CSSP developed an approach of peace mediation and conflict transformation, which addresses the complexities of conflicts in post-conflict and transitioning regions: Integrative Mediation.
Our approach utilises a toolbox of various methods from the fields of peace-building and conflict transformation. These allow custom-made, conflict-sensitive responses to the multiple and complex disputes that arise in societies.
CSSP develops transformative and systemic approaches, specific to the mediation needs in our regions. We find that intra-state and intergroup conflicts are multidimensional, which require structural perspective to be understood holistically. This means, while recognizing issues and actors involved in specific conflicts, CSSP pays attention to the bigger picture, considering the interconnectedness of local problems and regional and national trends. We identify areas of opportunity in this way, supporting established institutions in taking ownership of the transformation and peace processes in their respective regions.
CSSP brings community and local leaders together, facilitating necessary dialogue that builds trust among involved actors. This enables them to jointly establish decision-making structures and conflict transformation mechanisms, which allow all parts of society to equally participate in social, political, cultural and economic spheres. Additionally, we build up local capacities, empowering involved actors of the peace infrastructures (e.g. Local Peace Committees, inter-institutional cooperation mechanisms etc.) to transform negative peace into positive peace.
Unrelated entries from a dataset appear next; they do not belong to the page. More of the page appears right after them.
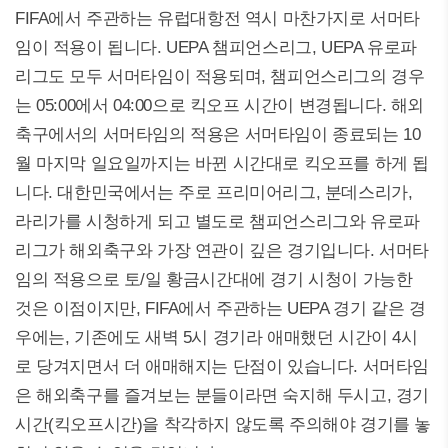
FIFA에서 주관하는 유럽대항전 역시 마찬가지로 서머타
임이 적용이 됩니다. UEPA 챔피언스리그, UEPA 유로파
리그도 모두 서머타임이 적용되며, 챔피언스리그의 경우
는 05:00에서 04:00으로 킥오프 시간이 변경됩니다. 해외
축구에서의 서머타임의 적용은 서머타임이 종료되는 10
월 마지막 일요일까지는 바뀐 시간대로 킥오프를 하게 됩
니다. 대한민국에서는 주로 프리미어리그, 분데스리가,
라리가를 시청하게 되고 별도로 챔피언스리그와 유로파
리그가 해외축구와 가장 연관이 깊은 경기입니다. 서머타
임의 적용으로 토/일 황금시간대에 경기 시청이 가능한
것은 이점이지만, FIFA에서 주관하는 UEPA 경기 같은 경
우에는, 기존에도 새벽 5시 경기라 애매했던 시간이 4시
로 당겨지면서 더 애매해지는 단점이 있습니다. 서머타임
은 해외축구를 즐겨보는 분들이라면 숙지해 두시고, 경기
시간(킥오프시간)을 착각하지 않도록 주의해야 경기를 놓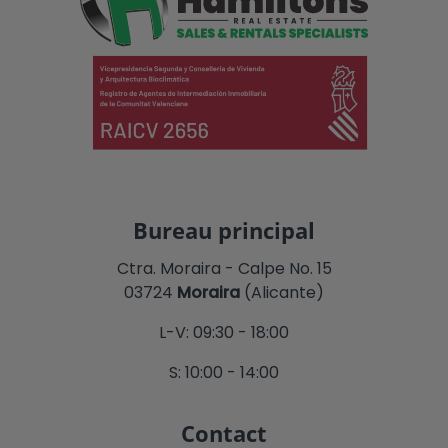
Bureau principal
Ctra. Moraira - Calpe No. 15
03724
Moraira
(Alicante)
L-V: 09:30 - 18:00
S: 10:00 - 14:00
Contact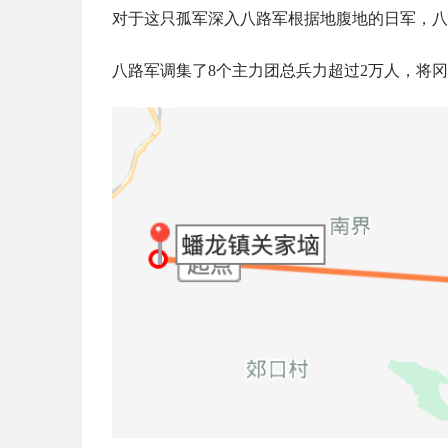
对于这只孤军深入八路军根据地腹地的日军，八
八路军调集了8个主力团总兵力超过2万人，将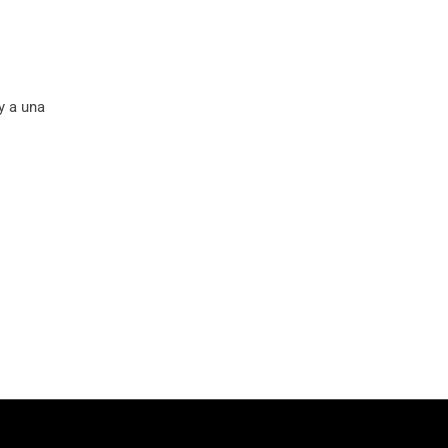
y a una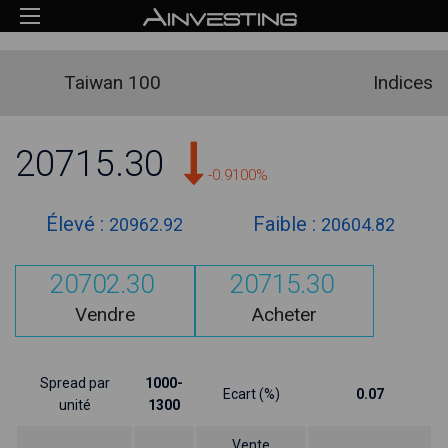
Taiwan 100
Indices
20715.30
-0.9100%
Élevé :
Faible :
20962.92
20604.82
20702.30
20715.30
Vendre
Acheter
Spread par
1000-
Ecart (%)
0.07
unité
1300
Vente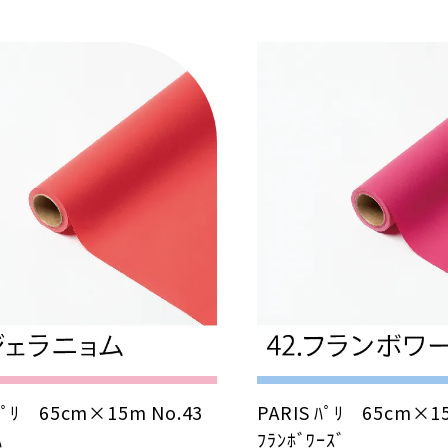
 ﾊﾟﾘ 65cm×15m No.43
PARIS ﾊﾟﾘ 65cm×1
ﾑ
ﾌﾗﾝﾎﾞﾜｰｽﾞ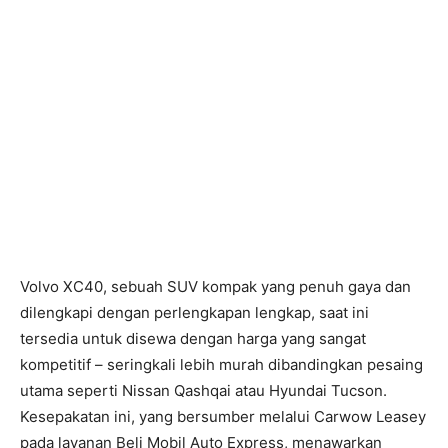
Volvo XC40, sebuah SUV kompak yang penuh gaya dan
dilengkapi dengan perlengkapan lengkap, saat ini
tersedia untuk disewa dengan harga yang sangat
kompetitif – seringkali lebih murah dibandingkan pesaing
utama seperti Nissan Qashqai atau Hyundai Tucson.
Kesepakatan ini, yang bersumber melalui Carwow Leasey
pada layanan Beli Mobil Auto Express, menawarkan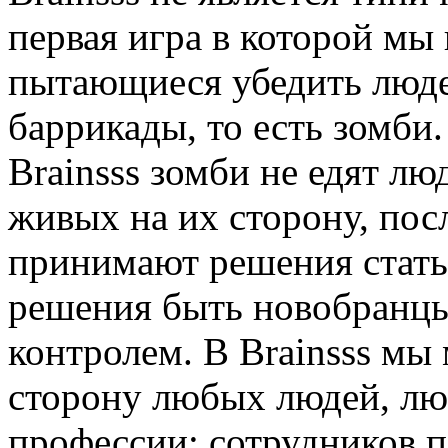
первая игра в которой мы
пытающиеся убедить людей
баррикады, то есть зомби
Brainsss зомби не едят лю
живых на их сторону, пос
принимают решения стать
решения быть новобранцы
контролем. В Brainsss мы
сторону любых людей, лю
профессии: сотрудников п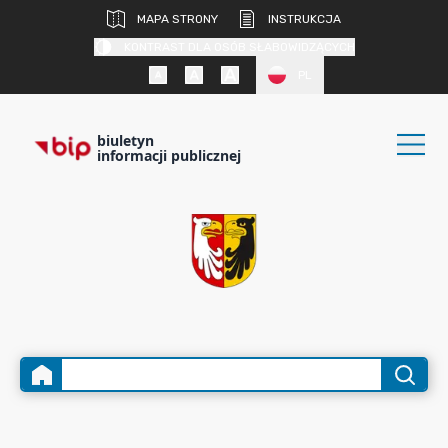
MAPA STRONY
INSTRUKCJA
KONTRAST DLA OSÓB SŁABOWIDZĄCYCH
PL
biuletyn
informacji publicznej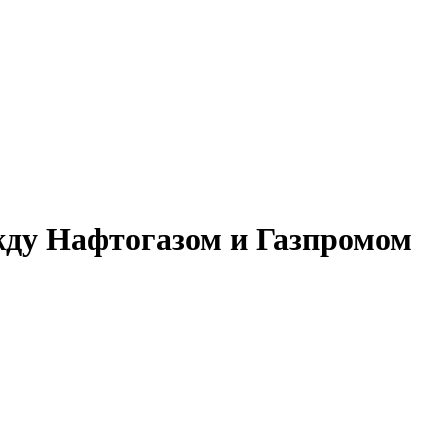
жду Нафтогазом и Газпромом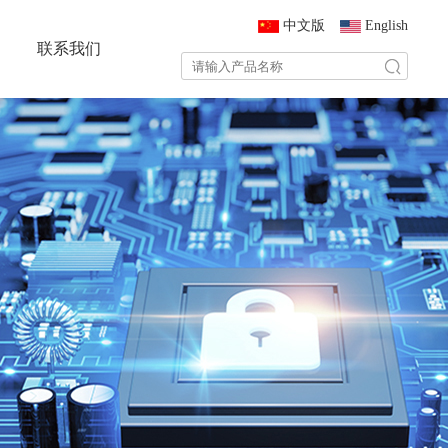
中文版
English
联系我们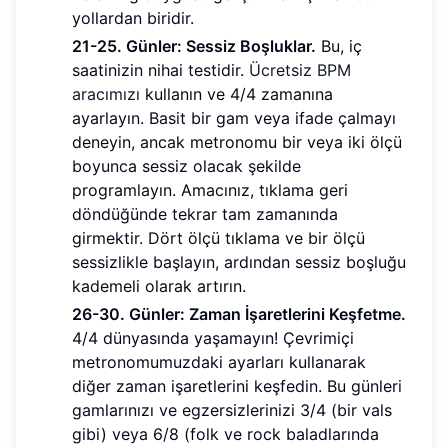
yollardan biridir.
21-25. Günler: Sessiz Boşluklar.
Bu, iç
saatinizin nihai testidir.
Ücretsiz BPM
aracımızı
kullanın ve 4/4 zamanına
ayarlayın. Basit bir gam veya ifade çalmayı
deneyin, ancak metronomu bir veya iki ölçü
boyunca sessiz olacak şekilde
programlayın. Amacınız, tıklama geri
döndüğünde tekrar tam zamanında
girmektir. Dört ölçü tıklama ve bir ölçü
sessizlikle başlayın, ardından sessiz boşluğu
kademeli olarak artırın.
26-30. Günler: Zaman İşaretlerini Keşfetme.
4/4 dünyasında yaşamayın! Çevrimiçi
metronomumuzdaki ayarları kullanarak
diğer zaman işaretlerini keşfedin. Bu günleri
gamlarınızı ve egzersizlerinizi 3/4 (bir vals
gibi) veya 6/8 (folk ve rock baladlarında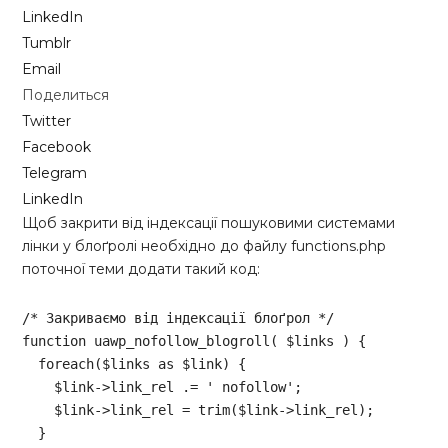
LinkedIn
Tumblr
Email
Поделиться
Twitter
Facebook
Telegram
LinkedIn
Щоб закрити від індексації пошуковими системами
лінки у блоґролі необхідно до файлу functions.php
поточної теми додати такий код:
/* Закриваємо від індексації блоґрол */
function
uawp_nofollow_blogroll
( $links )
{ 

foreach
($links 
as
 $link) { 

    $link->link_rel .= 
' nofollow'
; 

    $link->link_rel = trim($link->link_rel); 

  } 
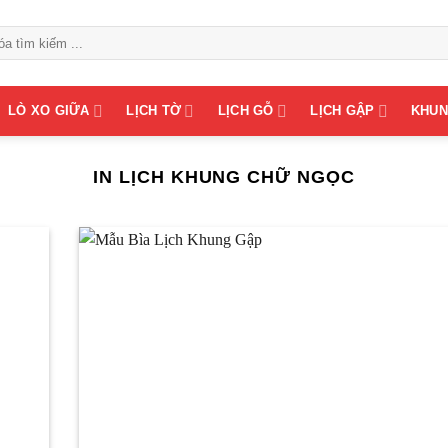
LÒ XO GIỮA
LỊCH TỜ
LỊCH GỖ
LỊCH GẬP
KHUN
IN LỊCH KHUNG CHỮ NGỌC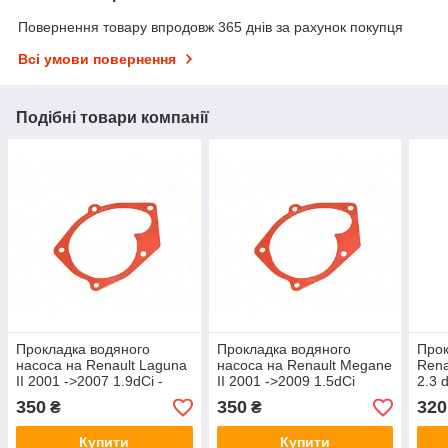
Повернення товару впродовж 365 днів за рахунок покупця
Всі умови повернення
Подібні товари компанії
Прокладка водяного
Прокладка водяного
Прок
насоса на Renault Laguna
насоса на Renault Megane
Rena
II 2001 ->2007 1.9dCi -
II 2001 ->2009 1.5dCi
2.3 
Nissan (Оригінал) - 21014-
+1.9dCi — Nissan
(Ори
350
350
320
₴
₴
00Q0J
(Оригінал) — 21014-
00Q0J
Купити
Купити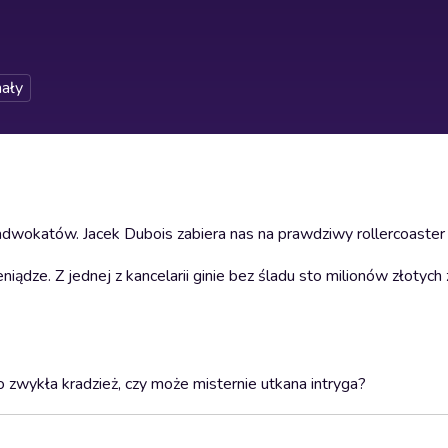
ały
adwokatów. Jacek Dubois zabiera nas na prawdziwy rollercoaster 
niądze. Z jednej z kancelarii ginie bez śladu sto milionów złotych
o zwykła kradzież, czy może misternie utkana intryga?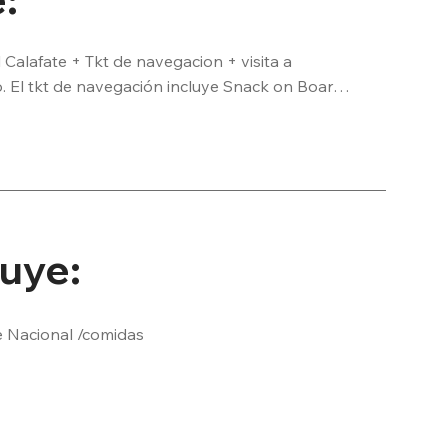
Calafate + Tkt de navegacion + visita a 
o. El tkt de navegación incluye Snack on Board 
um+brownie+agua mineral)
luye:
e Nacional /comidas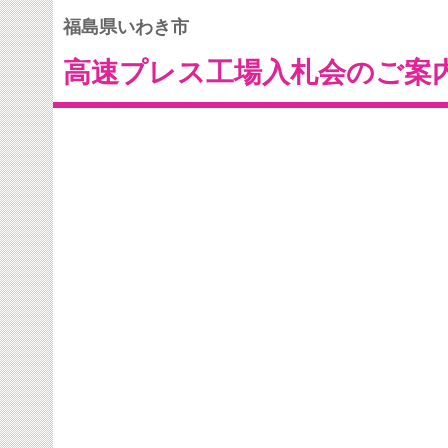
福島県いわき市
高速プレス工場入札会のご案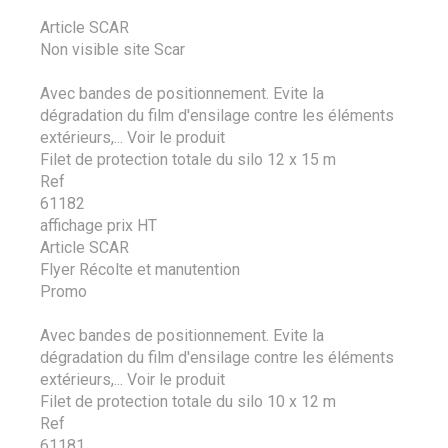
Article SCAR
Non visible site Scar
Avec bandes de positionnement. Evite la
dégradation du film d'ensilage contre les éléments
extérieurs,...
Voir le produit
Filet de protection totale du silo 12 x 15 m
Ref
61182
affichage prix HT
Article SCAR
Flyer Récolte et manutention
Promo
Avec bandes de positionnement. Evite la
dégradation du film d'ensilage contre les éléments
extérieurs,...
Voir le produit
Filet de protection totale du silo 10 x 12 m
Ref
61181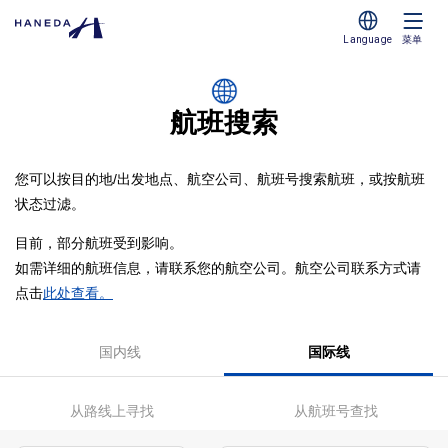
Language
菜单
航班搜索
您可以按目的地/出发地点、航空公司、航班号搜索航班，或按航班
状态过滤。
目前，部分航班受到影响。
如需详细的航班信息，请联系您的航空公司。航空公司联系方式请
点击
此处查看。
国内线
国际线
从路线上寻找
从航班号查找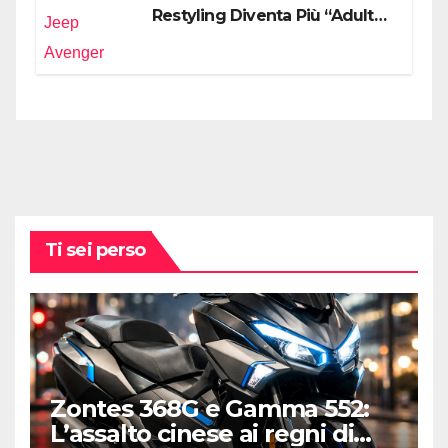
Restyling Diventa Più “Adulto”,
Tecnologico e Fedele al DNA
Off-Road
Ti sei perso
Zontes 368G e Gamma 552:
L’assalto cinese ai regni di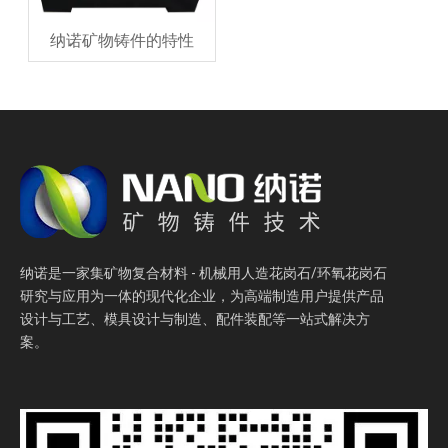
纳诺矿物铸件的特性
纳诺是一家集矿物复合材料 - 机械用人造花岗石/环氧花岗石
研究与应用为一体的现代化企业，为高端制造用户提供产品
设计与工艺、模具设计与制造、配件装配等一站式解决方
案。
CSSP also helps civil society actors network and cooperate with one another, as well as influence political processes. This fosters transparency and accountability of political leaders and civil society organisations.
Finally, we believe in the transformative power of people and support individuals in becoming change agents in their peace-building processes.
CSSP finds that peace is built through coordinated, cohesive efforts that involve wider society. To ensure sustainable outcomes, we work multi-track, where we engage multiple levels of society and governance.
Horizontally, we integrate a variety of actors, including political bodies, civil society, business community, religious representatives, media, etc. This builds coalitions for peace. Vertically, we connect local and intermediate leaders with the central-level state institutions, and also with actors of the international community who support peace building and conflict transformation processes.
By integrating local peace-building and conflict resolution initiatives into a greater peace process, we draw attention to local developments and peace processes, through which local actors can contribute to state policy-making and peace-building strategies. Thereby, CSSP strengthens transparency and accountability among different actors. This ensures commitment to implementing joint solutions, like national peace treaties.
To achieve non-marginalising, sustainable results, CSSP believes that conflict transformation processes must address the opinions and needs of all groups that are affected by decision-making. To ensure that negotiated agreements are mutually acceptable and implemented in existing structures, we mainly work with stakeholders who have decision-making power. At the same time, we aim to balance power asymmetries by integrating less influential groups into the transformation processes. This includes women, smaller minority groups, youth, socially disadvantaged people, etc. These groups tend to be less vocal and remain excluded from negotiations, although they are affected by their outcomes.
Therefore, Integrative Mediation emphasizes the inclusion of diverse stakeholders. It strives to make peace processes participatory, achieving diversity by empowering disadvantaged groups. CSSP finds that diversity is needed for group creativity, especially in finding joint sustainable solutions to shared problems.
In post-conflict and transitioning regions, issues are manifold and crosscutting. We facilitateinter-community mediation and negotiation between conflicting parties, and are involved with the reintegration of ex-combatants, anti-discrimination, local self-governance, peace education, property rights, proportional representation, return of IDPs, gender equality, conflict resolution infrastructure and insider mediators, participatory decision-making, transitional justice mechanisms, security and economic development.
Depending on a conflict’s context and actors, CSSP uses various tools to design a custom-made approach for creating safe spaces for peace efforts. We want to help local leaders and change agents manage and transform conflicts constructively and non-violently.
Integrative Mediation processes are usually long-term, where we introduce inter-community mediation and combine it with other elements (stakeholder consultation, conflict analysis, interactive training, systemic advocacy and theatre-facilitated dialogue) in order to positively influence conflict dynamics. CSSP projects aim at finding jointly approved, sustainable solutions, institutionalising conflict transformation structures, processes and skills within the communities for the future management of conflicts.